My first exposure to superfoods was the spirulina craze in the 1970s. The New Age was coming to the fore and entrepreneurs were selling the stuff at health food stores. After that a lot of other blue-green algae products were on the shelves. Americans love “super” things: Superman, Super Bowl, Super 8, .38 Super, super slo-mo, super-sized, ad nauseum. We also love instant fixes: just gobble up some spirulina and your nutritional and health needs will be met!
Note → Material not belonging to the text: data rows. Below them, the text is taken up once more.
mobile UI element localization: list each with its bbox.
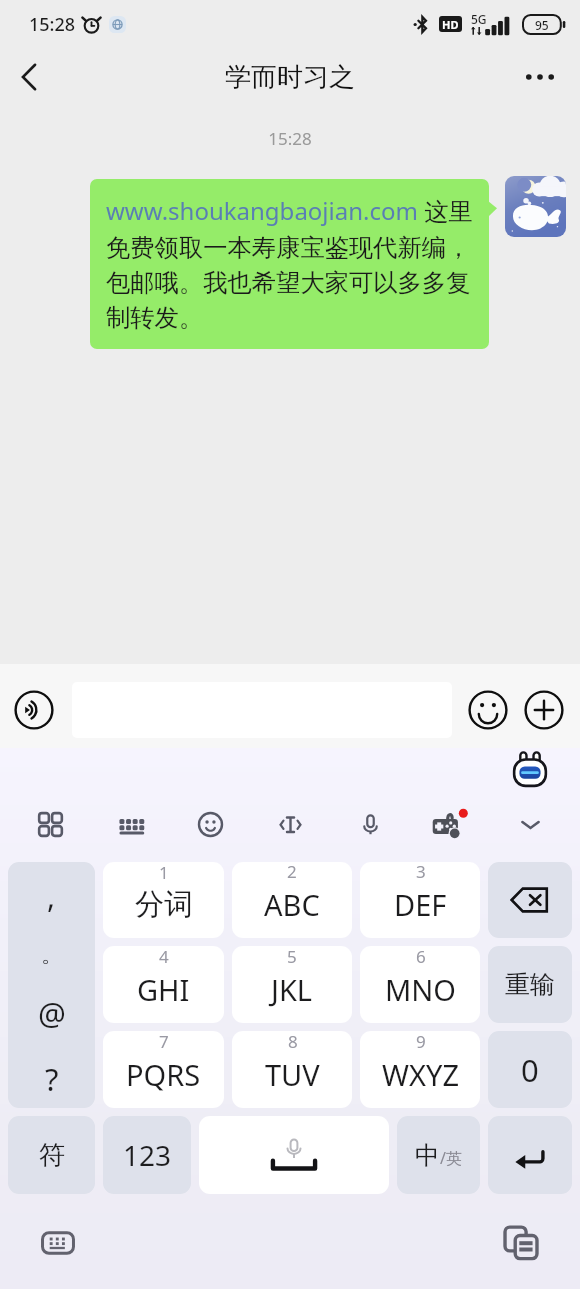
staticText: WXYZ (382, 1055, 459, 1094)
staticText: MNO (385, 970, 456, 1009)
button[interactable]: 0 (488, 1031, 572, 1108)
button[interactable]: www.shoukangbaojian.com (90, 179, 489, 349)
button[interactable]: More options (516, 53, 564, 101)
button[interactable]: Back (4, 52, 54, 102)
button[interactable]: More (518, 684, 570, 736)
staticText: 4 (159, 946, 169, 968)
staticText: 包邮哦。我也希望大家可以多多复 (106, 268, 471, 299)
staticText: ? (45, 1058, 59, 1100)
staticText: 免费领取一本寿康宝鉴现代新编， (106, 233, 471, 264)
staticText: /英 (440, 1147, 462, 1169)
button[interactable]: 2 (232, 862, 352, 938)
staticText: www.shoukangbaojian.com (106, 194, 418, 227)
button[interactable]: 4 (103, 946, 224, 1023)
button[interactable]: Clipboard (504, 1225, 538, 1260)
button[interactable]: Voice (348, 802, 392, 846)
button[interactable]: Hide keyboard (508, 802, 552, 846)
button[interactable]: 符 (8, 1116, 95, 1194)
staticText: 5 (287, 946, 297, 968)
button[interactable]: Apps (28, 802, 72, 846)
button[interactable]: 重输 (488, 946, 572, 1023)
button[interactable]: Backspace (488, 862, 572, 938)
button[interactable]: 123 (103, 1116, 191, 1194)
staticText: 中 (415, 1140, 440, 1171)
button[interactable]: 3 (360, 862, 480, 938)
staticText: 7 (159, 1031, 169, 1053)
button[interactable]: 6 (360, 946, 480, 1023)
staticText: 2 (287, 862, 297, 883)
staticText: 9 (416, 1031, 426, 1053)
button[interactable]: symbols (8, 862, 95, 1108)
staticText: 重输 (505, 969, 555, 1000)
staticText: PQRS (126, 1055, 201, 1094)
button[interactable]: 中 (397, 1116, 480, 1194)
staticText: HD (442, 17, 459, 32)
staticText: 15:28 (29, 12, 76, 37)
staticText: 3 (416, 862, 426, 883)
button[interactable]: Games (428, 802, 472, 846)
staticText: JKL (271, 970, 313, 1009)
button[interactable]: 8 (232, 1031, 352, 1108)
staticText: 6 (416, 946, 426, 968)
button[interactable]: Emoji (462, 684, 514, 736)
button[interactable]: Switch keyboard (40, 1227, 76, 1259)
button[interactable]: Space (199, 1116, 389, 1194)
button[interactable]: Assistant (508, 748, 552, 792)
staticText: 95 (535, 17, 549, 33)
staticText: 分词 (135, 886, 193, 923)
button[interactable]: 9 (360, 1031, 480, 1108)
staticText: 1 (159, 862, 169, 884)
staticText: 5G (471, 11, 487, 27)
button[interactable]: Enter (488, 1116, 572, 1194)
button[interactable]: Keyboard layout (108, 802, 152, 846)
button[interactable]: Edit cursor (268, 802, 312, 846)
staticText: , (47, 876, 56, 917)
button[interactable]: Emoji (188, 802, 232, 846)
staticText: TUV (265, 1055, 320, 1094)
button[interactable]: Avatar (505, 176, 566, 237)
staticText: 。 (41, 941, 63, 969)
staticText: 15:28 (0, 127, 580, 150)
staticText: 这里 (418, 194, 473, 227)
staticText: ABC (264, 885, 320, 924)
button[interactable]: 1 (103, 862, 224, 938)
staticText: @ (38, 992, 66, 1034)
staticText: 0 (521, 1049, 539, 1091)
staticText: 8 (288, 1031, 298, 1053)
staticText: 制转发。 (106, 303, 204, 334)
button[interactable]: 5 (232, 946, 352, 1023)
staticText: 学而时习之 (225, 61, 355, 94)
staticText: 123 (123, 1136, 172, 1174)
staticText: 符 (39, 1139, 65, 1172)
staticText: DEF (394, 885, 447, 924)
button[interactable]: 7 (103, 1031, 224, 1108)
staticText: GHI (137, 970, 190, 1009)
button[interactable]: Voice input (8, 684, 60, 736)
More supposedly-super foodstuffs came to our attention over the years like acai berries, arugula, and quinoa, and ones we already knew about like Greek yogurt, pomegranates, and wild-caught salmon attained super-status. We live in a food-and-health obsessed time, you can’t just drink water (or beer) anymore you have to have kombucha, green tea, or coconut-water kefir.
I’m glad that people are focused on their health. The one thing most of us can do is exert some control over what we eat. We are fortunate that we live in a world of super-abundance. The biggest problems we have in the States come from eating TOO MUCH food! Or at least too much food that isn’t adequately nutritious. We have way too much information, too, and much of it is ill-informed, ideological, or both. Nutrition isn’t that hard. We know about essential amino acids. We know about vitamins, minerals, and other necessary trace chemicals. We know about carbohydrates, proteins, lipids (fats and oils), and fiber. We know about meat and dairy and vegetables and grains and fruits. We can be omnivores or vegans or what-have-you and still get adequate nutrition. Like I said, it’s not that hard. Dieting can be hard. That I get. Sticking to your plan takes discipline, especially with food-porn ads on TV and temptation everywhere. I don’t mean to minimize the efforts people make, just that the basic nutritional facts are pretty straightforward.
The problem is that what you eat is only one part of the health puzzle. There are plenty of hereditary factors and our levels of physical activity vary widely. We are exposed to different environmental influences as well. How we eat and what we eat is largely cultural, there is no such thing as “real” food, anything a human can and will eat is potentially food. I suppose mother’s milk, eggs, and seeds might be the only “real” foods, that is, foods designed by nature to be food for the young organism. All the rest of what we eat was determined largely by trial-and-error and what was locally available.
Thus we look for science to guide us when it comes to nutrition and unfortunately science isn’t much help. Science works incrementally, and it works by isolating variables. Studying human diets is damn near impossible without imprisoning people in a sealed environment, controlling their food supply, analyzing their poop, and monitoring their vitals. Even if you could do that for several months you might need years to learn anything. Thus science can tell us if blueberries are better antioxidants in vitro compared to red wine, but it can’t tell us if eating blueberries will prevent cancer.
So we get a million goddamn websites claiming to give us nutritional expertise when really they mostly express the biases of the self-styled nutritional experts. If you are opposed to aquaculture or genetic engineering or somesuch then you will tell people that the foods produced in those ways are bad. It has nothing to do with the food, but rather with the ideology of the food writer. In a capitalist system we exert a sort of voting pressure by our dollars and so motivated consumers buy things like “locally-grown” or “organic” or “fair trade” in order to promote those values. Thus we tie politics and personal ethics into our food decisions. Not that I have any objection to such things, just that our dietary choices are not simply about feeding our muscles and organs but also about our, for lack of a better phrase, spiritual needs. We all know Matthew 4:4 . . . Man shall not live by bread alone . . .
It is only because we are so wealthy, compared to many other places, that we spend so much time and energy on our food choices. We get to wander up and down the aisles and say “yes” or “no” to a great variety of products. We aren’t going to go hungry. We don’t have to stand in line for a loaf of bread, or even worse, for a bucket of fresh water. We can decide whether our tap water is adequate enough for our needs and replace it with another source if we don’t like it. That’s an amazing luxury. If the oat bran cereal you eat in the morning doesn’t taste good or has too much sugar in it or not enough fiber you can substitute something else. Many millions of people have no such choices, they are often concerned about whether or not they will even get a next meal.
Over the millenia of our existence human beings have eaten an extraordinary variety of things. Our bodies are robust and adaptable, we are not hothouse flowers. With 7.6 billion of us and counting, it’s going to take a hell of a lot of food to keep us going. It’s likely we’ll have to be open to some new choices and to some new attitudes about what is and isn’t food and what is and isn’t “good for you.”
I understand that rutabagas are making a play for superfood status. Frank Zappa & the Mothers of Invention were all over this one back in the day!